1880s—Science library established.
1893—Science Collections director appointed.
1909—SKM’s art collections renamed ‘The Victoria and Albert Museum’. Science and Engineering Collections separated administratively and the name ‘Science Museum’ officially adopted.
1913—Work begins on the East Block in 1913 but, owing to the First World War, isn’t fully completed until 1928.
1931—‘Children’s Gallery’ opens in December 1931, indicating an organisational shift in placing needs of the ‘ordinary visitor’ ahead of those of specialists.
1949—Buildings from 1862 demolished to construct ground floor of the Centre Block, in order to house Science Exhibition of the Festival of Britain 1951. Centre Block galleries progressively open from top floor downwards between 1963 and 1969.
1986—Original Launch Pad opens.
1975—National Railway Museum opens in York.
1983—National Museum of Photography (now the National Science and Media Museum) opens in Bradford.
1979—Wroughton airfield, near Swindon, acquired both for storage and for collections of larger full-size objects (such as aeroplanes).
1984—The phrase ‘National Museum of Science and Industry’ adopted as corporate name of the entire institution. Management devolved from direct Civil Service control to administration by a Board of Trustees.
2000—Wellcome Wing opened by HM The Queen.
The Science Museum’s world-class collection forms an enduring record of scientific, technological and medical advancement from across the globe. The Science Museum is a major museum on Exhibition Road in South Kensington, London. It was founded in 1857 and today is one of the city’s major tourist attractions, attracting 3.3 million visitors annually.

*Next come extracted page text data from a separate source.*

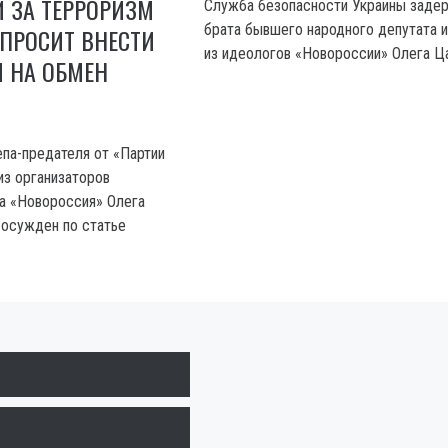
 ЗА ТЕРРОРИЗМ
Служба безопасности Украины заде
брата бывшего народного депутата и
 ПРОСИТ ВНЕСТИ
из идеологов «Новороссии» Олега Ц
И НА ОБМЕН
па-предателя от «Партии
из организаторов
а «Новороссия» Олега
 осужден по статье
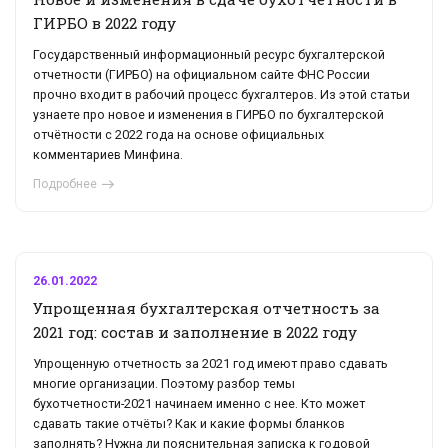
ГИРБО в 2022 году
Государственный информационный ресурс бухгалтерской
отчетности (ГИРБО) на официальном сайте ФНС России
прочно входит в рабочий процесс бухгалтеров. Из этой статьи
узнаете про новое и изменения в ГИРБО по бухгалтерской
отчётности с 2022 года на основе официальных
комментариев Минфина.
Подробнее
26.01.2022
Упрощенная бухгалтерская отчетность за
2021 год: состав и заполнение в 2022 году
Упрощенную отчетность за 2021 год имеют право сдавать
многие организации. Поэтому разбор темы
бухотчетности-2021 начинаем именно с нее. Кто может
сдавать такие отчёты? Как и какие формы бланков
заполнять? Нужна ли пояснительная записка к годовой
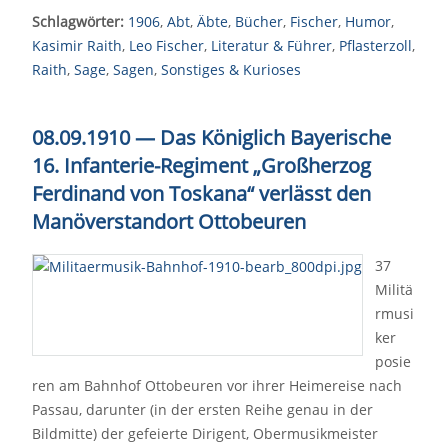
Schlagwörter:
1906
,
Abt
,
Äbte
,
Bücher
,
Fischer
,
Humor
,
Kasimir Raith
,
Leo Fischer
,
Literatur & Führer
,
Pflasterzoll
,
Raith
,
Sage
,
Sagen
,
Sonstiges & Kurioses
08.09.1910 — Das Königlich Bayerische
16. Infanterie-Regiment „Großherzog
Ferdinand von Toskana“ verlässt den
Manöverstandort Ottobeuren
37
Militä
rmusi
ker
posie
ren am Bahnhof Ottobeuren vor ihrer Heimereise nach
Passau, darunter (in der ersten Reihe genau in der
Bildmitte) der gefeierte Dirigent, Obermusikmeister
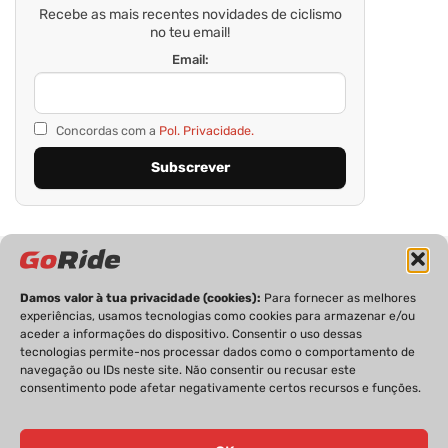
Recebe as mais recentes novidades de ciclismo
no teu email!
Email:
Concordas com a
Pol. Privacidade.
Damos valor à tua privacidade (cookies):
Para fornecer as melhores
experiências, usamos tecnologias como cookies para armazenar e/ou
aceder a informações do dispositivo. Consentir o uso dessas
tecnologias permite-nos processar dados como o comportamento de
PRIVACIDADE
FICHA TÉCNICA
ESTATUTO EDITORIAL
navegação ou IDs neste site. Não consentir ou recusar este
POLÍTICA DE COOKIES
CONTACTOS
consentimento pode afetar negativamente certos recursos e funções.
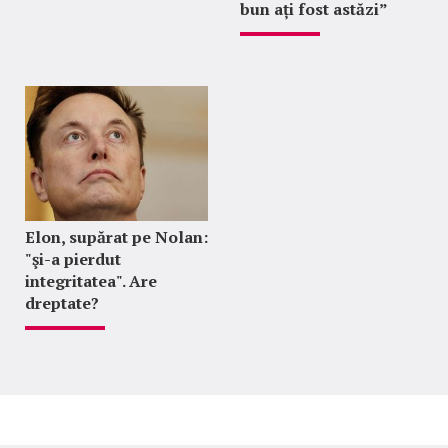
bun ați fost astăzi”
Elon, supărat pe Nolan:
"şi-a pierdut
integritatea". Are
dreptate?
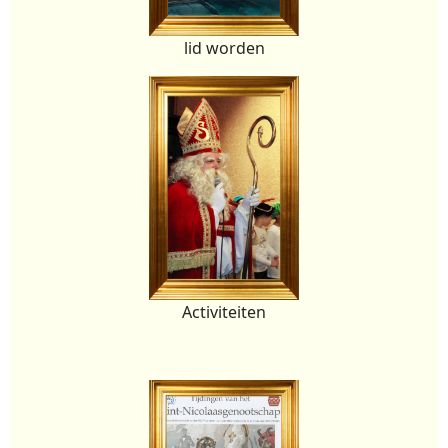
lid worden
Activiteiten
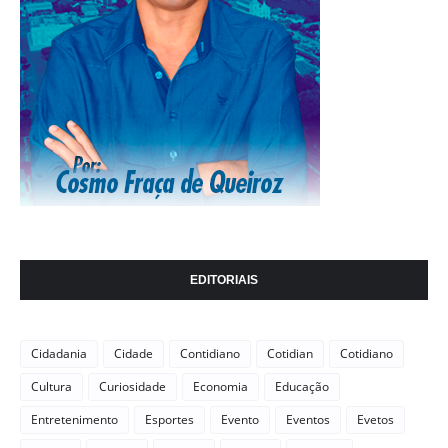
EDITORIAIS
Cidadania
Cidade
Contidiano
Cotidian
Cotidiano
Cultura
Curiosidade
Economia
Educação
Entretenimento
Esportes
Evento
Eventos
Evetos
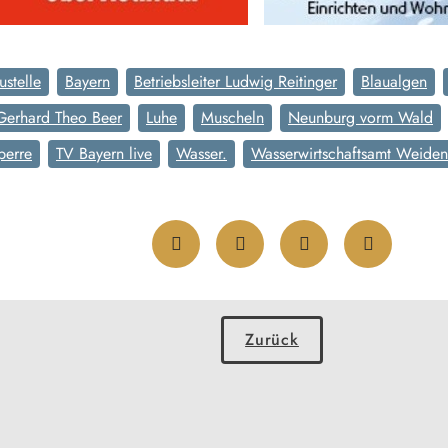
ustelle
Bayern
Betriebsleiter Ludwig Reitinger
Blaualgen
Gerhard Theo Beer
Luhe
Muscheln
Neunburg vorm Wald
perre
TV Bayern live
Wasser.
Wasserwirtschaftsamt Weiden
Zurück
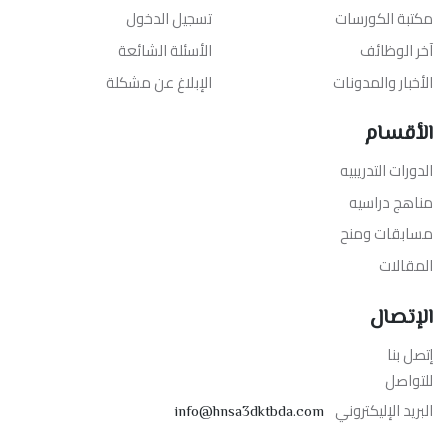
مكتبة الكورسات
تسجيل الدخول
آخر الوظائف
الأسئلة الشائعة
الأخبار والمدونات
الإبلاغ عن مشكلة
الأقسام
الدورات التدريبيه
مناهج دراسيه
مسابقات ومنح
المقالات
الإتصال
إتصل بنا
للتواصل
البريد الإليكتروني
info@hnsa3dktbda.com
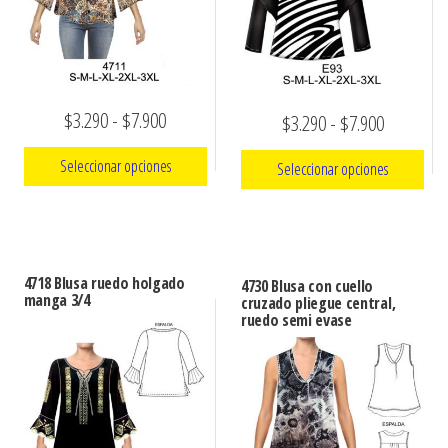
Rango
$
3.290
-
$
7.900
Rango
$
3.290
-
$
7.900
de
de
Seleccionar opciones
Seleccionar opciones
precios:
precios:
Este
desde
Este
desde
producto
producto
$3.290
$3.290
tiene
tiene
hasta
4718 Blusa ruedo holgado
hasta
4730 Blusa con cuello
múltiples
múltiples
manga 3/4
cruzado pliegue central,
$7.900
$7.900
ruedo semi evase
variantes.
variantes.
Las
Las
opciones
opciones
se
se
pueden
pueden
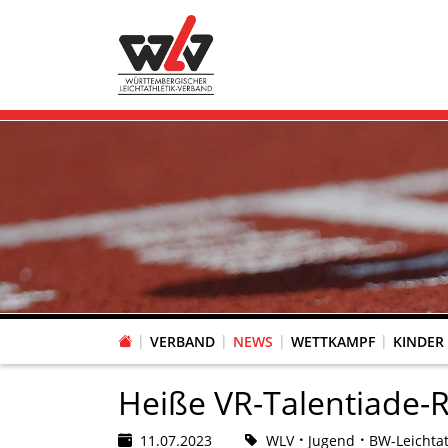
VERBAND
NEWS
WETTKAMPF
KINDER
FACHAUSSCHUSS WETTKAMPFORGANISATION
VR-POKAL KINDERLEICHTATHLETIK DES WLV
FACHAUSSCHUSS FREIZEIT-, LAUF- UND GESUNDHEITSSPORT
FACHAUSSCHUSS BILDUNG & SPORTENTWICKLUNG
WLV PERSONEN- & VE
VERTRAUENSPERSONEN Z
LAUF-/WALKING-/NORDIC WAL
Fachausschus
Heiße VR-Talentiade-R
11.07.2023
WLV
Jugend
BW-Leichtat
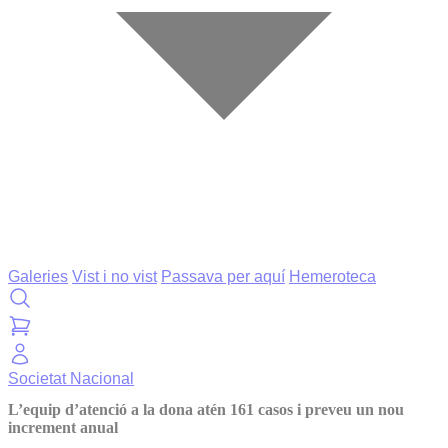
Galeries
Vist i no vist
Passava per aquí
Hemeroteca
Societat
Nacional
L’equip d’atenció a la dona atén 161 casos i preveu un nou
increment anual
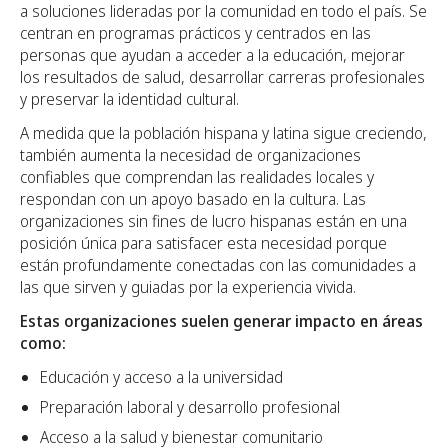
a soluciones lideradas por la comunidad en todo el país. Se
centran en programas prácticos y centrados en las
personas que ayudan a acceder a la educación, mejorar
los resultados de salud, desarrollar carreras profesionales
y preservar la identidad cultural.
A medida que la población hispana y latina sigue creciendo,
también aumenta la necesidad de organizaciones
confiables que comprendan las realidades locales y
respondan con un apoyo basado en la cultura. Las
organizaciones sin fines de lucro hispanas están en una
posición única para satisfacer esta necesidad porque
están profundamente conectadas con las comunidades a
las que sirven y guiadas por la experiencia vivida.
Estas organizaciones suelen generar impacto en áreas
como:
Educación y acceso a la universidad
Preparación laboral y desarrollo profesional
Acceso a la salud y bienestar comunitario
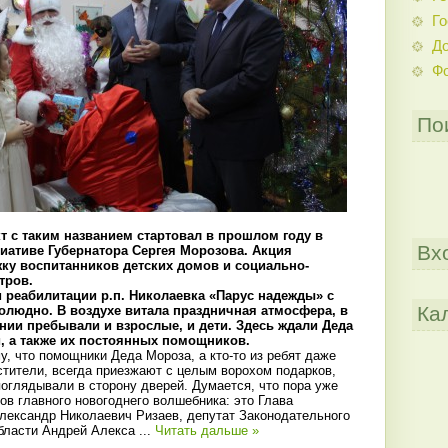
Го
До
Ф
По
кт с таким названием стартовал в прошлом году в
Вх
иативе Губернатора Сергея Морозова. Акция
ку воспитанников детских домов и социально-
тров.
и реабилитации р.п. Николаевка «Парус надежды» с
Ка
олюдно. В воздухе витала праздничная атмосфера, в
ии пребывали и взрослые, и дети. Здесь ждали Деда
, а также их постоянных помощников.
у, что помощники Деда Мороза, а кто-то из ребят даже
стители, всегда приезжают с целым ворохом подарков,
оглядывали в сторону дверей. Думается, что пора уже
ов главного новогоднего волшебника: это Глава
лександр Николаевич Ризаев, депутат Законодательного
бласти Андрей Алекса
...
Читать дальше »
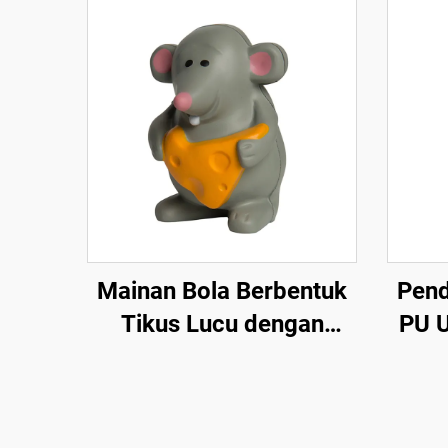
Mainan Bola Berbentuk
Pend
Tikus Lucu dengan
PU U
Cetakan Logo Custom
De
Bahan PU Foam untuk
untu
Mainan Squishy Bentuk
Mu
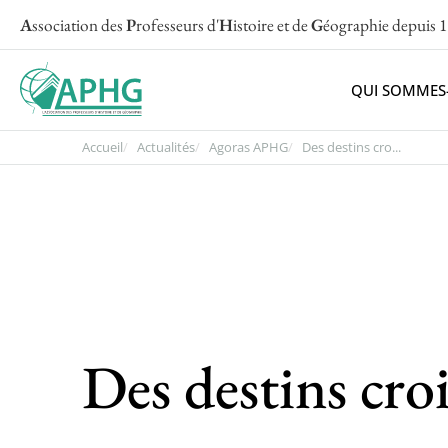
A
ssociation des
P
rofesseurs d'
H
istoire et de
G
éographie
depuis 
QUI SOMMES
Accueil
Actualités
Agoras APHG
Des destins cro...
Des destins cro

The Science Museum now holds a collection of over 300,000 items, including such famous items as Stephenson’s Rocket, Puffing Billy (the oldest surviving steam locomotive), the first jet engine, a reconstruction of Francis Crick and James Watson’s model of DNA, some of the earliest remaining steam engines (Including an example of a Newcomen steam engine, the world’s first steam engine), a working example of Charles Babbage’s Difference engine, the first prototype of the 10,000-year Clock of the Long Now, and documentation of the first typewriter. It also contains hundreds of interactive exhibits.